Es wird viel spekuliert, dass Russland Einfluss auf den Wahlkampf in Deutschland nehmen könnte. Durch Hacker-Angriffe und Fake News. Die Behörden bereiten sich bereits vor. Aber was hätte Russland eigentlich davon?

Im September wählen wir einen neuen Bundestag. Der Verfassungsschutz geht davon aus, dass wir es bis dahin mit Fake News, Leaks und Hacker-Angriffen zu tun bekommen. Wie so etwas aussehen könnte, haben wir voriges Jahr in den USA gesehen: Im Duell von Donald Trump gegen Hillary Clinton gab es peinliche Enthüllungen, Negativ-Kampagnen, Fake News, Leaks und Lügen.

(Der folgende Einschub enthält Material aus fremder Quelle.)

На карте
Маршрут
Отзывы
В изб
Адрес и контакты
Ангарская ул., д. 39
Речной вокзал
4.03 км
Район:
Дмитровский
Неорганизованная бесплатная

Manipulationen für die Destabilisierung

Das Stichwort dabei lautet: Destabilisierung. Aber welches Interesse hätte Russland daran, Deutschland in irgendeiner Form zu destabilisieren? 

Stefan Meister ist Politikwissenschaftler und arbeitet für die Deutsche Gesellschaft für Auswärtige Politik. Er sagt: "Die russischen Eliten, die im Moment an der Macht sind, fühlen sich unter Druck durch den Westen." Die würden sich selbst als Angriffsziel des Westens sehen, der durch NGOs, Medien und weiche Instrumente der Einflussnahme versuche, Russland zu destabilisieren. "Also schlagen sie mit den gleichen Mitteln zurück." 

Durch eine Destabilisierung eines anderen Staates wird die eigene Position gestärkt. "Es geht darum, unsere Handlungsfähigkeit zu schwächen, um in einen strategischen Vorteil zu kommen", sagt Stefan Meister. Zum Beispiel um bessere Karten in den Verhandlungen zum Ukraine-Konflikt zu haben. Wenn sich die Europäische Union nicht auf Sanktionen einigen kann, hätte Russland einen deutlichen Vorteil.

(Kein) Vorbild Europäische Union

Nach Ansicht des Politikwissenschaftlers ist die Europäische Union ein Modell für einige Teile in der russischen Gesellschaft: "Man möchte der Bevölkerung zeigen, dass die EU dysfunktional ist und kein Modell für sie ist." Das gehe nach dem Motto: Seid froh, dass Putin für Stabilität sorgt.

"Deutschland ist ein weiches Ziel."
Stefan Meister, Politikwissenschaftler

Um diese Ziele zu erreichen, versuche Russland Kontakte zu den Parteien zu knüpfen, die das System schwächen, und die für bestimmte Werte stehen: Anti-Nato, Anti-EU, Anti-Mainstream. "In erster Linie ist das die AfD", sagt Meister, "aber es gibt auch die Kontakte zur Linkspartei, wo ein starker Anti-Nato- und Anti-USA-Diskurs gepflegt wird."

Erst seit 2015 bereiten sich die deutschen Sicherheitsbehörden systematisch auf Manipulationen vor. "Die russische Seite hat einen zeitlichen Vorteil", sagt Meister. "Es geht immer auch darum, wer technologisch einen Vorteil hat."